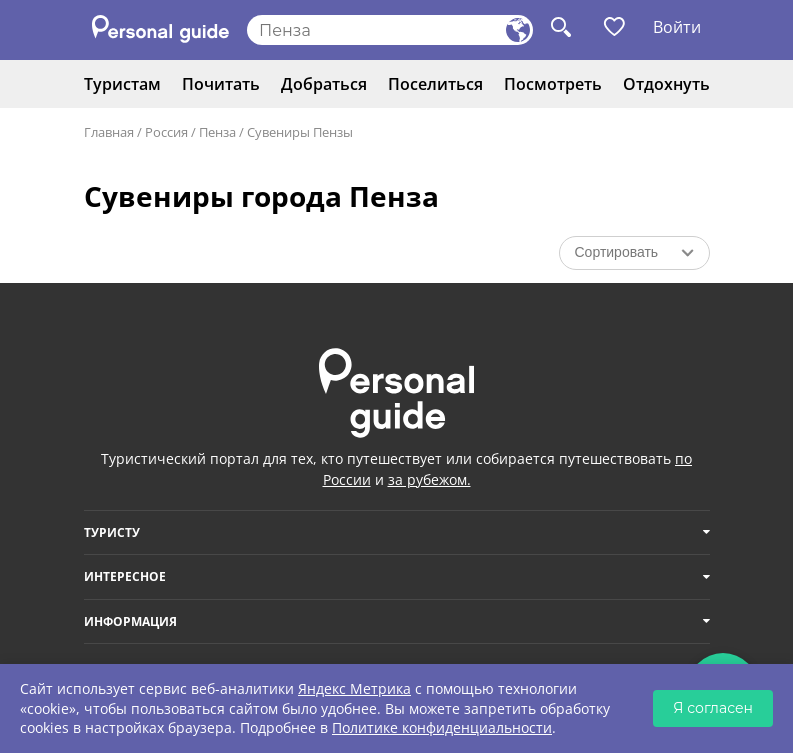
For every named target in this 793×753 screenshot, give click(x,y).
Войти (677, 27)
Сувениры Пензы (300, 132)
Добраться (324, 84)
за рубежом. (429, 479)
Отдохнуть (666, 84)
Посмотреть (553, 84)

How to complete this task:
Every entry, exactly as written: transcribe it, passing over any pictures.

Output of the exercise:
For every named target in this 793×753 screenshot, give click(x,y).
Войти (677, 27)
Сувениры Пензы (300, 132)
Добраться (324, 84)
за рубежом. (429, 479)
Отдохнуть (666, 84)
Посмотреть (553, 84)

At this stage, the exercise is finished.